WORK INSTRUCTIONS: Repeat nothing but the line containing "19 августа 2025, 19:33" and the lines that follow it, up to and including the last line of the data below.

EXTRACTED ENTRIES:
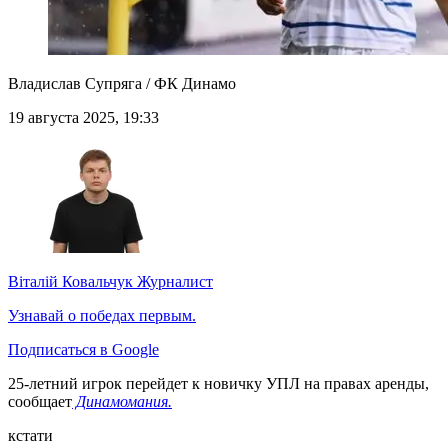
Владислав Супряга / ФК Динамо
19 августа 2025, 19:33
Віталій Ковальчук
Журналист
Узнавай о победах первым.
Подписаться в Google
25-летний игрок перейдет к новичку УПЛ на правах аренды,
сообщает
Динамомания.
кстати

RESULT FOR THIS TASK:
19 августа 2025, 19:33
Віталій Ковальчук
Журналист
Узнавай о победах первым.
Подписаться в Google
25-летний игрок перейдет к новичку УПЛ на правах аренды,
сообщает
Динамомания.
кстати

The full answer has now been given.